Want to be a Jedi in Star Wars: Battlefront? Or physically and haptically experience how characters feel in Surviving Mars or the latest Call of Duty: WWII – The War Machine DLC Pack 2? After we did a Razer Thresher Ultimate Wireless Headset test and our very last Razer Leviathan 5.1 Channel Surround Soundbar test, you might be interested in Razer’s Virtual Reality glasses.
Virtual Reality means maximum immersion. Imagine playing Destiny 2’s latest DLC expansion and tracking cameras as you move. Sprinting into cover, loading a plastic weapon into your real hands and targeting the enemy. It doesn’t take much more than a hand gesture recognition like Leap Motion to make the throw of a grenade a physical experience. Instead of just pressing the button, you have to swing your arm, calculate the intensity of the throw and the angle to hit the enemy.

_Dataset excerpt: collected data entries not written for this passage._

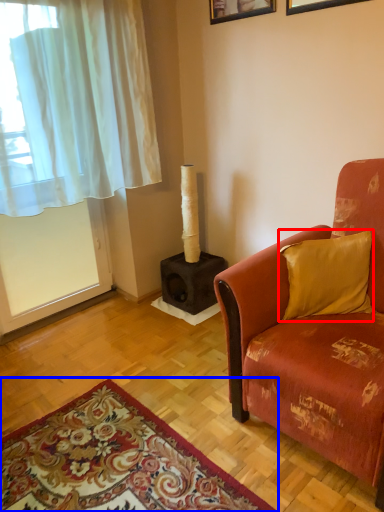 Question: Which of the following is the closest to the observer, pillow (highlighted by a red box) or mat (highlighted by a blue box)?

Choices:
 (A) pillow
 (B) mat

Answer: (B) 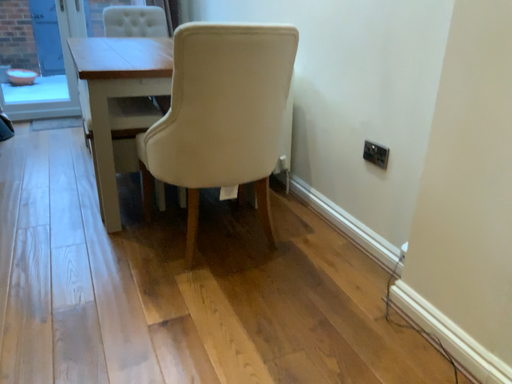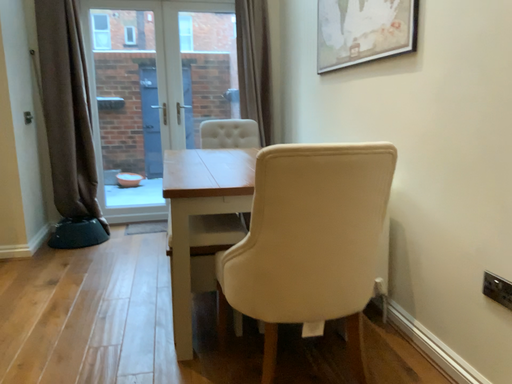 Question: How did the camera likely rotate when shooting the video?

Choices:
 (A) rotated downward
 (B) rotated upward

Answer: (B) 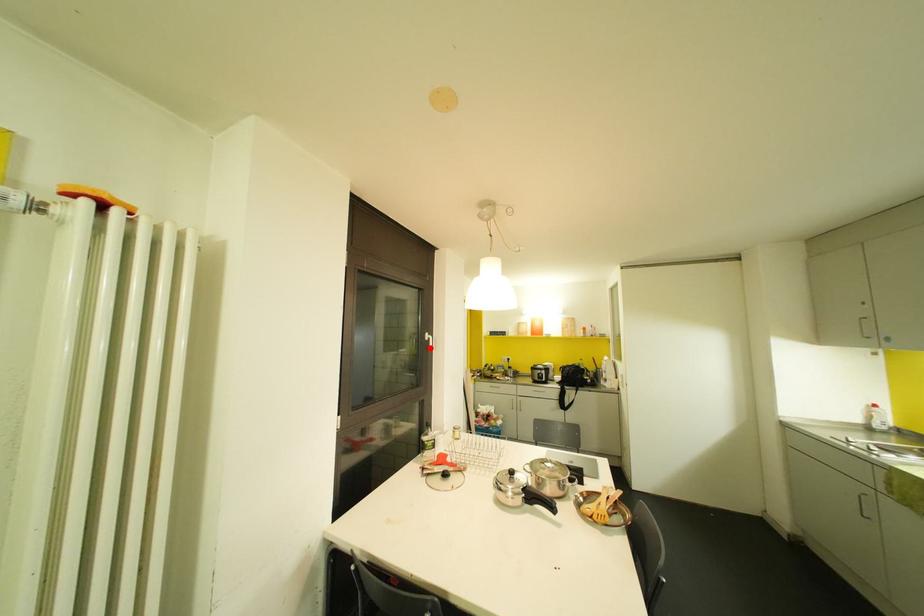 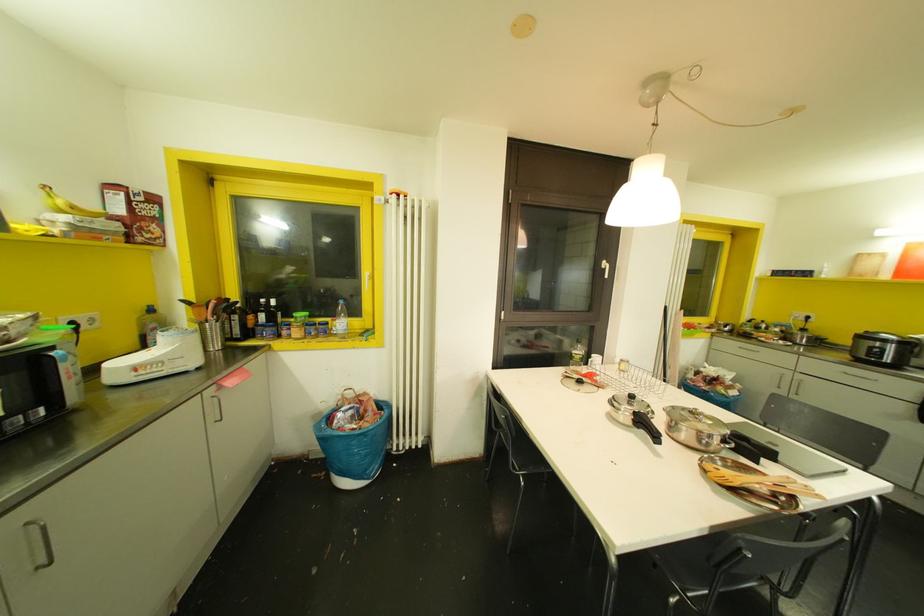 Locate, in the second image, the point that corresponds to the highlighted location in the first image.

(605, 276) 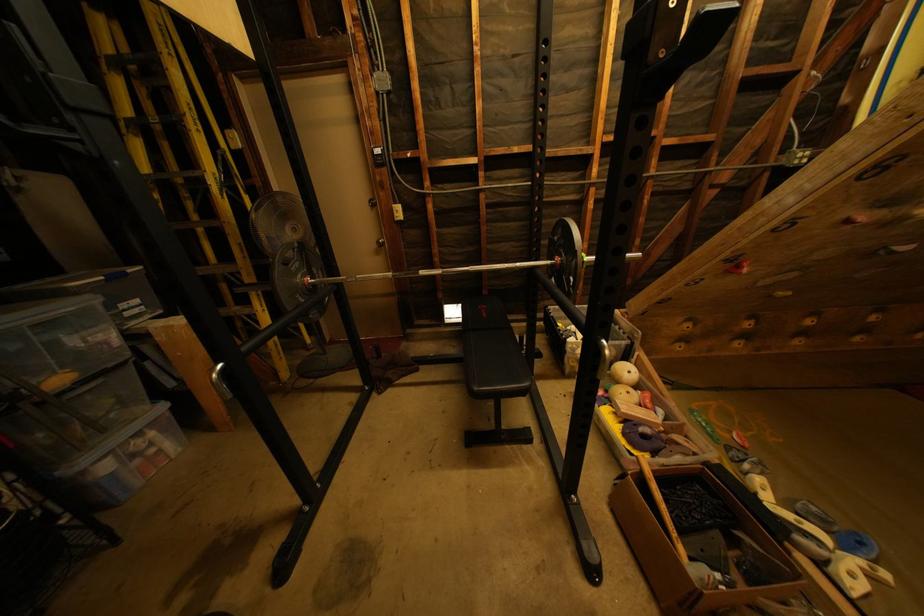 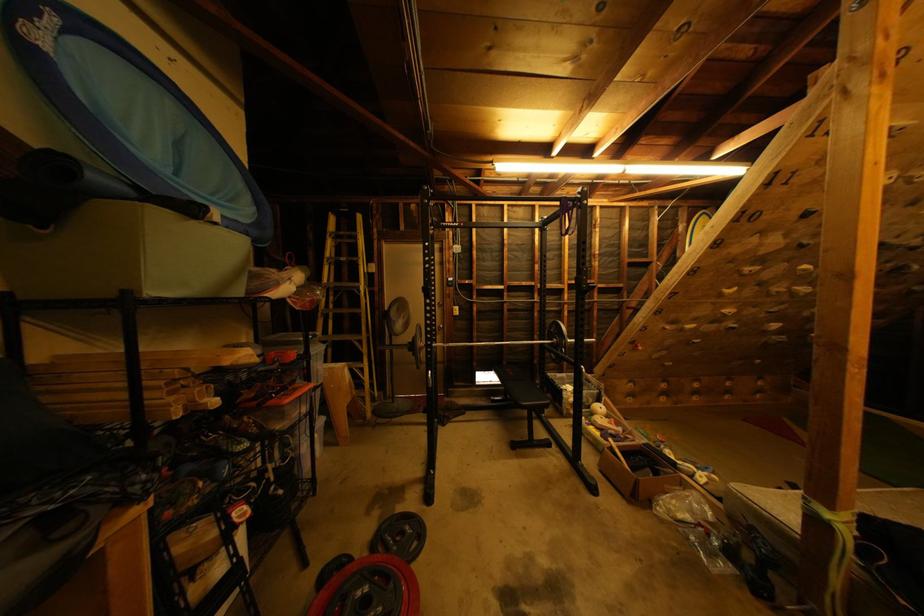 Which direction would the cameraman need to move to produce the second image?

The movement direction of the cameraman is left, backward. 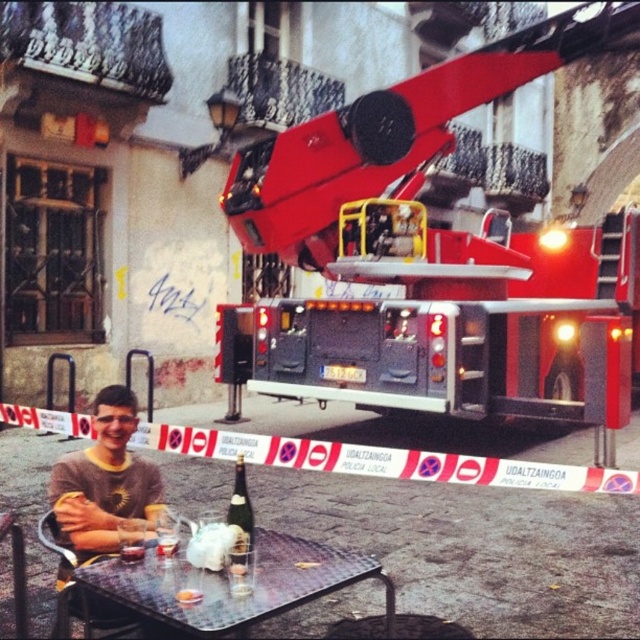 Question: Among these points, which one is nearest to the camera?

Choices:
 (A) (384, 113)
 (B) (240, 566)
 (C) (179, 589)

Answer: (C)

Question: Is shiny red fire truck at upper right above matte glass bottle at table center?

Choices:
 (A) no
 (B) yes

Answer: (B)

Question: Can you confirm if shiny red fire truck at upper right is bigger than matte glass bottle at table center?

Choices:
 (A) no
 (B) yes

Answer: (B)

Question: Can you confirm if shiny red fire truck at upper right is bigger than metallic silver table at center?

Choices:
 (A) yes
 (B) no

Answer: (B)

Question: Estimate the real-world distances between objects in this image. Which object is closer to the metallic silver table at center?

Choices:
 (A) matte glass bottle at table center
 (B) clear glass wine at table center

Answer: (A)

Question: Which of the following is the closest to the observer?

Choices:
 (A) pyautogui.click(x=232, y=490)
 (B) pyautogui.click(x=90, y=544)

Answer: (B) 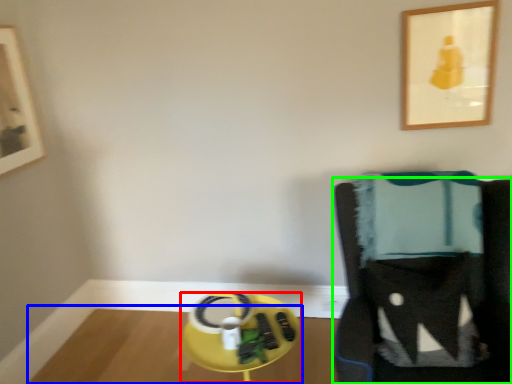 Question: Considering the real-world distances, which object is farthest from round table (highlighted by a red box)? table (highlighted by a blue box) or furniture (highlighted by a green box)?

Choices:
 (A) table
 (B) furniture

Answer: (A) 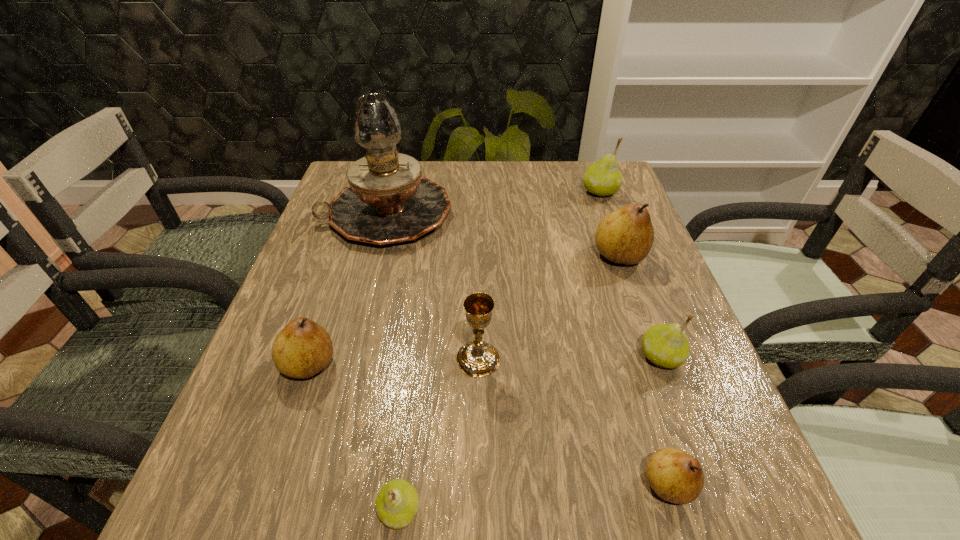 Where is `oil lamp positioned at the far edge`? This screenshot has width=960, height=540. oil lamp positioned at the far edge is located at coordinates (388, 201).

The width and height of the screenshot is (960, 540). I want to click on pear that is at the far edge, so click(603, 178).

Identify the location of oil lamp at the left edge. (388, 201).

This screenshot has width=960, height=540. Find the location of `pear positioned at the left edge`. pear positioned at the left edge is located at coordinates (303, 348).

Locate an element on the screen. Image resolution: width=960 pixels, height=540 pixels. object at the far left corner is located at coordinates (388, 201).

The height and width of the screenshot is (540, 960). Identify the location of object positioned at the far right corner. (603, 178).

This screenshot has height=540, width=960. Find the location of `object situated at the near right corner`. object situated at the near right corner is located at coordinates (676, 476).

The height and width of the screenshot is (540, 960). Find the location of `free space at the far edge of the desktop`. free space at the far edge of the desktop is located at coordinates (527, 175).

The width and height of the screenshot is (960, 540). Identify the location of vacant space at the near edge of the desktop. (448, 530).

Where is `vacant space at the left edge of the desktop`? The height and width of the screenshot is (540, 960). vacant space at the left edge of the desktop is located at coordinates (253, 446). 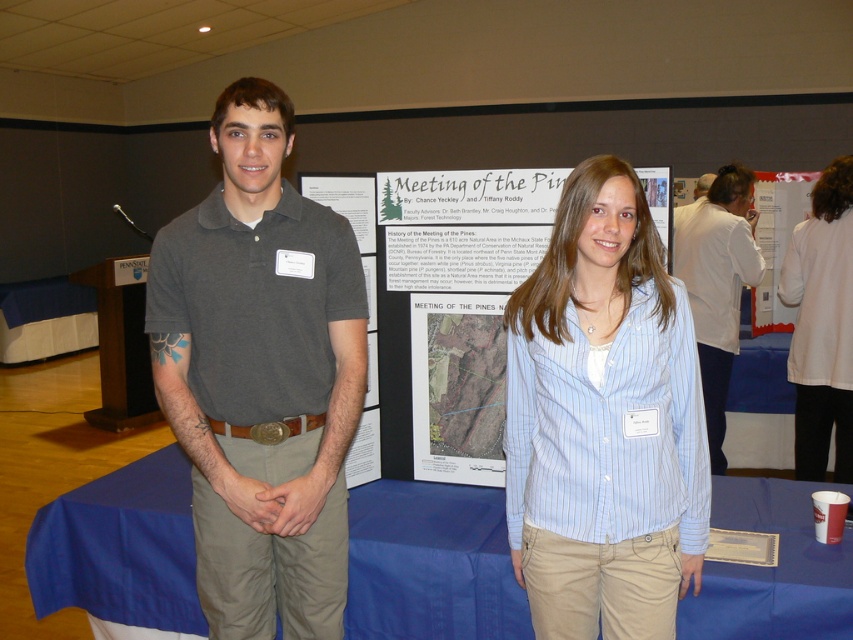 Does matte gray shirt at center have a smaller size compared to white striped shirt at center?

Indeed, matte gray shirt at center has a smaller size compared to white striped shirt at center.

Is matte gray shirt at center shorter than white striped shirt at center?

Yes, matte gray shirt at center is shorter than white striped shirt at center.

Locate an element on the screen. This screenshot has width=853, height=640. matte gray shirt at center is located at coordinates (260, 376).

Is matte gray shirt at center above blue striped shirt at center?

Yes.

Is point (155, 268) farther from camera compared to point (573, 296)?

Yes.

Who is more distant from viewer, (218, 499) or (537, 616)?

Point (218, 499)

Locate an element on the screen. The image size is (853, 640). matte gray shirt at center is located at coordinates (260, 376).

In the scene shown: Who is more distant from viewer, (741,605) or (837,401)?

Point (837,401)

Which is in front, point (465, 513) or point (801, 248)?

Positioned in front is point (465, 513).

Does point (799, 595) come behind point (845, 218)?

No, it is not.

Identify the location of blue fabric tablecloth at center. (430, 564). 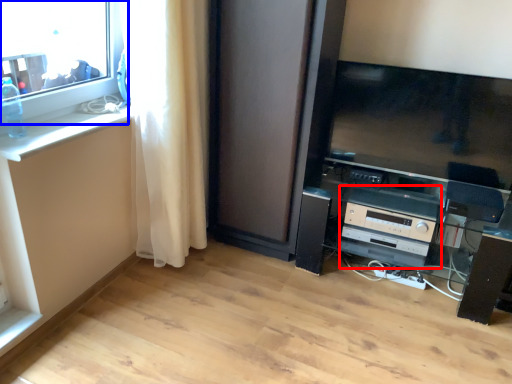 Question: Which of the following is the closest to the observer, appliance (highlighted by a red box) or window (highlighted by a blue box)?

Choices:
 (A) appliance
 (B) window

Answer: (B) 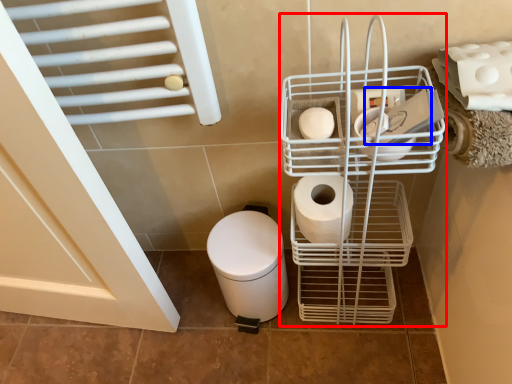 Question: Which object is further to the camera taking this photo, shopping cart (highlighted by a red box) or toilet paper (highlighted by a blue box)?

Choices:
 (A) shopping cart
 (B) toilet paper

Answer: (B) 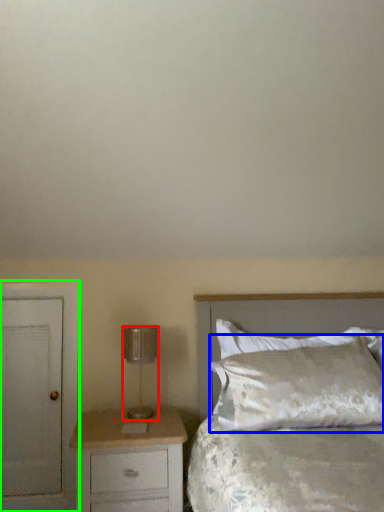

Or you are standing at the maneuver meeting, you don’t want to listen to the Commander, and he yells at you. All this could be the not so distant future because Razer’s Virtual Reality glasses is an open source project. In principle, it is compatible with all gadgets, technologies, and findings of our time. It is enough to install an eye scanner system like the Sentry from SteelSeries. The action just described could already be activated on the hardware side.
How Good Is Razer’s Open-source Head Up Display?
But why does Razer want to enter the VR market, which is dominated by Oculus and Facebook? “To give him a push,” Razer’s CEO Min-Liang-Tan replies. In his opinion, it is a pity that virtual reality is a huge topic and a big hype, in which only very few selected people can participate. “We’re all gamers. Haven’t you ever wondered when VR started?”
He is right because there are only two groups currently benefiting from Virtual Reality: Journalists as well as trade fair visitors and around 125,000 owners of the Oculus Rift DevKit-2. However, is not exactly inexpensive at 450 US dollars. To make VR the relevant market for games, Razer wants to offer OSVR. A very affordable but perfect entry-level solution for everyone. For just 200 US dollars you can buy the so-called Razer Hacker Devkit, whose equipment must hide from the latest prototype from Oculus called Crescent Bay.
1080p Display and Double Lens Optics
At the CES, Razer’s head up display already made an excellent impression because the components are of extremely high quality. Razer uses a 60 Hz 1080p 104 PPI (pixels per inch) OLED display and dual lens optics to reduce eye strain. Because VR captures two different images onto the retina, so the gaming experience is a little more strenuous than the classic consumption on a PC or console. The field of view, which is already at 100 degrees in the diagonal, is also impressive. At Crescent Bay, it should reach 110, but is currently in the range around 95.
But what’s exciting is that the display can be unscrewed entirely and rebuilt. For example, you can plug in an Android smartphone via a slot mechanism, connect it via USB and thus create a cost-effective GearVR, as currently offered by Samsung. Samsung’s gadget costs only $195, but you need a Galaxy Note 4, which in turn requires $700. With OSVR you could also use a cheaper smartphone, for which of course VR content must be available.
What Does The Future Of Virtual Reality Look?
At the Consumer Electronic Expo, we have already been able to try out numerous spectacular virtual reality games, each of which requires a particular gadget. One of the most exciting features is undoubtedly the Stem system. It consists of three parts. A base station that emits an electric field and two control units shaped like laser sword handles and reflects the waves. So the Stem-System can track very precisely where you are at the moment and above all your movements can be moved without latency as far as possible. The precision knocked us out.
Whether we shake hands wildly or run the lightsaber as Jedi in a Star Wars game, the tracking never stops. Our movements are doing very well. It independents of the two control units. We can parry an attack with one stem and stab it head-on with the other. Or fend off the attack with both units or swing one right, the other left over your head and drove an attack from above. Currently, the product is developed for Oculus. But the makers have reacted positively to the Razer revelation and confirmed to us that they would take a close look at OSVR. Also, they want to make the stem compatible with it.
Virtual Reality is a fascinating but strange technology of the future. It’s hard to grasp and also hard to describe, which is why I can only agree with Razer’s CEO. It can’t be that we journalists can get in touch with VR for years and try out Oculus Crescent Bay or Sony’s Morpheus system all the time. But you only have the opportunity at Gamescom to wait several hours to do so.
In this respect, I can only welcome Razer’s Virtual Reality Initiative. The approach is fascinating. The Oculus, with its $3 billion from Facebook, builds and develops everything itself. Razer wants to deliver a significant amount of hacker dev kits to the community and other developers for little money. After that, probably they will turn the gem into a jewel. Anyway, the base is very impressive. The display is nice and sharp. The viewing angle is significant, and spectacle wearers can adjust the corresponding diopters.